Постараемся теперь выяснить внутренний строй Тайной канцелярии в его частностях. При его изучении, думается, мы с еще большей наглядностью сумеем проникнуть в сущность рассматриваемого учреждения.
Если Тайная канцелярия принимала дело, то у всякого принятого дела должна была быть исходная точка — или доношение, или оговор, или устный донос о каком-либо преступлении. Лишь только соответственные бумаги и колодники (или только бумаги, или только колодники) поступали в Тайную канцелярию, начиналось «следование», то есть допросы и очные ставки свидетелей, обвиняемых и доносчиков. Есть полное основание предполагать, что самые первые допросы делались почти всегда без присутствия министров, одними только секретарями; допросные речи при этом тщательно записывались и сопоставлялись, а в случае противоречий, делались очные ставки.
За первоначальным следственным материалом, по-видимому, должно было следовать приказание со стороны «министров» о дальнейших допросах, которые почти всегда сопровождались пытками. Трудно установить какие-либо правила применения пыток и когда их применение было законно; очевидно только, что разрешение всякого сомнения, вопроса и недоумения «следователя» совершалось при их посредстве и, конечно, всецело царил при этом личный произвол. «Не надобно ему исчислять застенков, сколько бы их ни было, — пишет Толстой Ушакову про одного колодника, — но чаще его пытать, доколе или повинится, или издохнет, понеже явную сплел ложь»
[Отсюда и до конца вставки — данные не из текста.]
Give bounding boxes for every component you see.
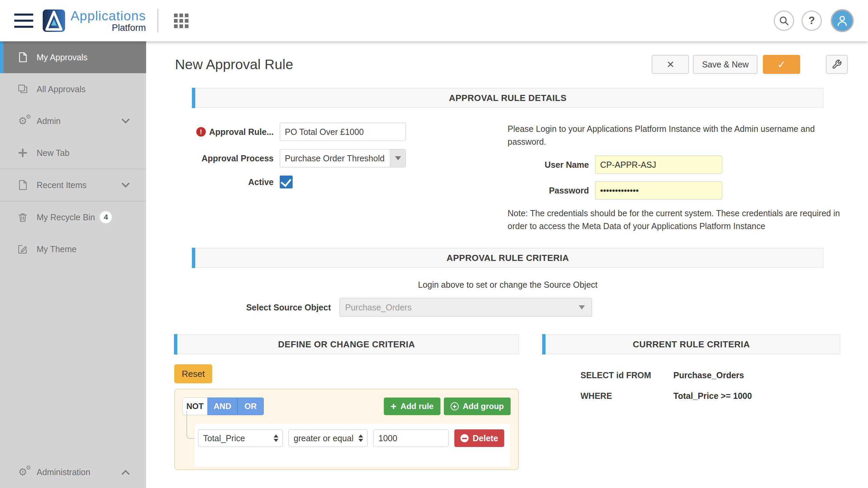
plus-circle-icon — [451, 402, 459, 410]
help-button[interactable]: ? — [802, 11, 822, 31]
top-bar: Applications Platform ? — [0, 0, 868, 41]
condition-toggle-group: NOT AND OR — [182, 398, 264, 415]
define-criteria-panel: DEFINE OR CHANGE CRITERIA Reset NOT AND — [174, 334, 519, 470]
sidebar-item-recent-items[interactable]: Recent Items — [0, 169, 146, 201]
help-icon: ? — [809, 15, 815, 27]
sidebar-item-label: My Recycle Bin — [37, 212, 95, 222]
section-approval-rule-details: APPROVAL RULE DETAILS — [192, 88, 823, 108]
approval-rule-input[interactable] — [280, 123, 406, 141]
search-icon — [778, 15, 789, 26]
file-icon — [17, 52, 28, 63]
sidebar: My Approvals All Approvals ⚙ Admin New T… — [0, 41, 146, 488]
chevron-down-icon — [121, 115, 130, 123]
gears-icon: ⚙ — [17, 466, 28, 478]
copy-icon — [17, 83, 28, 95]
criteria-value: Total_Price >= 1000 — [673, 391, 752, 401]
app-logo[interactable]: Applications Platform — [43, 9, 146, 33]
criteria-value: Purchase_Orders — [673, 370, 744, 380]
rule-row: Total_Price greater or equal Delete — [198, 429, 510, 447]
sidebar-item-new-tab[interactable]: New Tab — [0, 137, 146, 169]
current-criteria-panel: CURRENT RULE CRITERIA SELECT id FROM Pur… — [542, 334, 840, 412]
section-title: APPROVAL RULE DETAILS — [449, 93, 567, 103]
add-group-button[interactable]: Add group — [444, 398, 511, 415]
approval-process-select[interactable]: Purchase Order Threshold — [280, 149, 406, 167]
user-avatar[interactable] — [831, 9, 854, 32]
plus-icon — [17, 147, 28, 159]
sidebar-item-label: Recent Items — [37, 180, 86, 190]
toolbar: ✕ Save & New ✓ — [652, 55, 848, 74]
section-title: DEFINE OR CHANGE CRITERIA — [278, 339, 415, 350]
password-field[interactable] — [595, 181, 722, 200]
section-approval-rule-criteria: APPROVAL RULE CRITERIA — [192, 248, 823, 268]
reset-button[interactable]: Reset — [174, 364, 212, 383]
rule-value-input[interactable] — [373, 429, 449, 447]
hamburger-menu-icon[interactable] — [14, 14, 33, 28]
username-label: User Name — [508, 160, 589, 170]
cancel-button[interactable]: ✕ — [652, 55, 689, 74]
credentials-note: Note: The credentials should be for the … — [508, 207, 843, 232]
delete-rule-button[interactable]: Delete — [454, 429, 504, 447]
rule-field-select[interactable]: Total_Price — [198, 429, 283, 447]
chevron-up-icon — [121, 470, 130, 478]
search-button[interactable] — [774, 11, 794, 31]
minus-circle-icon — [460, 434, 469, 442]
sidebar-item-my-recycle-bin[interactable]: My Recycle Bin 4 — [0, 201, 146, 233]
section-define-or-change-criteria: DEFINE OR CHANGE CRITERIA — [174, 334, 519, 354]
add-rule-button[interactable]: + Add rule — [384, 398, 440, 415]
username-field[interactable] — [595, 156, 722, 174]
sidebar-item-label: Admin — [37, 116, 61, 126]
sidebar-item-label: My Approvals — [37, 53, 87, 62]
logo-text: Applications Platform — [71, 9, 146, 33]
sidebar-item-my-approvals[interactable]: My Approvals — [0, 41, 146, 73]
sidebar-item-label: My Theme — [37, 244, 77, 254]
person-icon — [836, 14, 849, 27]
applications-platform-app: Applications Platform ? — [0, 0, 868, 488]
sidebar-item-label: Administration — [37, 467, 90, 477]
logo-line2: Platform — [112, 23, 146, 33]
section-title: CURRENT RULE CRITERIA — [633, 339, 750, 350]
source-object-hint: Login above to set or change the Source … — [192, 280, 823, 290]
logo-line1: Applications — [71, 9, 146, 22]
rule-fields: ! Approval Rule... Approval Process Purc… — [172, 123, 406, 232]
plus-icon: + — [391, 401, 397, 411]
chevron-down-icon — [121, 179, 130, 187]
select-source-object-label: Select Source Object — [192, 303, 331, 312]
criteria-label: WHERE — [580, 391, 673, 401]
select-spinner-icon — [274, 434, 278, 442]
query-builder: NOT AND OR + Add rul — [174, 389, 519, 470]
login-panel: Please Login to your Applications Platfo… — [508, 123, 843, 232]
sidebar-item-admin[interactable]: ⚙ Admin — [0, 105, 146, 137]
password-label: Password — [508, 186, 589, 196]
file-icon — [17, 179, 28, 191]
app-launcher-grid-icon[interactable] — [174, 14, 189, 28]
dropdown-arrow-icon — [390, 149, 406, 167]
trash-icon — [17, 211, 28, 223]
required-icon: ! — [196, 127, 206, 137]
source-object-select[interactable]: Purchase_Orders — [339, 298, 592, 317]
sidebar-item-all-approvals[interactable]: All Approvals — [0, 73, 146, 105]
x-icon: ✕ — [667, 59, 674, 70]
save-and-new-button[interactable]: Save & New — [693, 55, 757, 74]
wrench-icon — [832, 59, 842, 69]
rule-operator-select[interactable]: greater or equal — [289, 429, 368, 447]
section-current-rule-criteria: CURRENT RULE CRITERIA — [542, 334, 840, 354]
or-toggle-button[interactable]: OR — [237, 398, 264, 415]
active-checkbox[interactable] — [280, 176, 293, 188]
sidebar-item-my-theme[interactable]: My Theme — [0, 233, 146, 265]
dropdown-arrow-icon — [579, 305, 585, 309]
edit-icon — [17, 243, 28, 255]
section-title: APPROVAL RULE CRITERIA — [447, 253, 569, 263]
sidebar-item-administration[interactable]: ⚙ Administration — [0, 456, 146, 488]
check-icon: ✓ — [777, 59, 786, 70]
logo-icon — [43, 9, 65, 32]
save-button[interactable]: ✓ — [763, 55, 800, 74]
gears-icon: ⚙ — [17, 115, 28, 127]
approval-rule-label: Approval Rule... — [209, 127, 274, 137]
login-instruction: Please Login to your Applications Platfo… — [508, 123, 843, 148]
criteria-row-select: SELECT id FROM Purchase_Orders — [580, 370, 840, 380]
and-toggle-button[interactable]: AND — [208, 398, 237, 415]
main-content: New Approval Rule ✕ Save & New ✓ — [146, 41, 868, 488]
recycle-bin-count-badge: 4 — [100, 211, 112, 223]
settings-button[interactable] — [826, 55, 848, 74]
approval-process-label: Approval Process — [201, 154, 274, 163]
При такой директиве со стороны первенствующего министра ясно, какое вообще отношение к пыткам должно было существовать в Тайной канцелярии; смерть колодников от пыток поэтому была явлением частым и проходила совершенно бесследно — она принималась как нечто должное и естественное. Конечно, иногда обходилось и без пыток, но это бывало очень редко. Впрочем, иногда и не прибегали прямо к мучению, а сначала «в застенке спрашивали с пристрастием» («не пытан», — записывали в деле); это пристрастие заключалось, например, в том, что одну колодницу «трижды поднимали» на дыбу («а не пытали»); или вот о других колодниках: «Кудряшев и Городецкий вожены в застенок и устращиваны розыском, а Кудряшев и раздевай», «а Кудряшеву сказано, что подымут и будут розыскивать им, и положены были руки в хомут».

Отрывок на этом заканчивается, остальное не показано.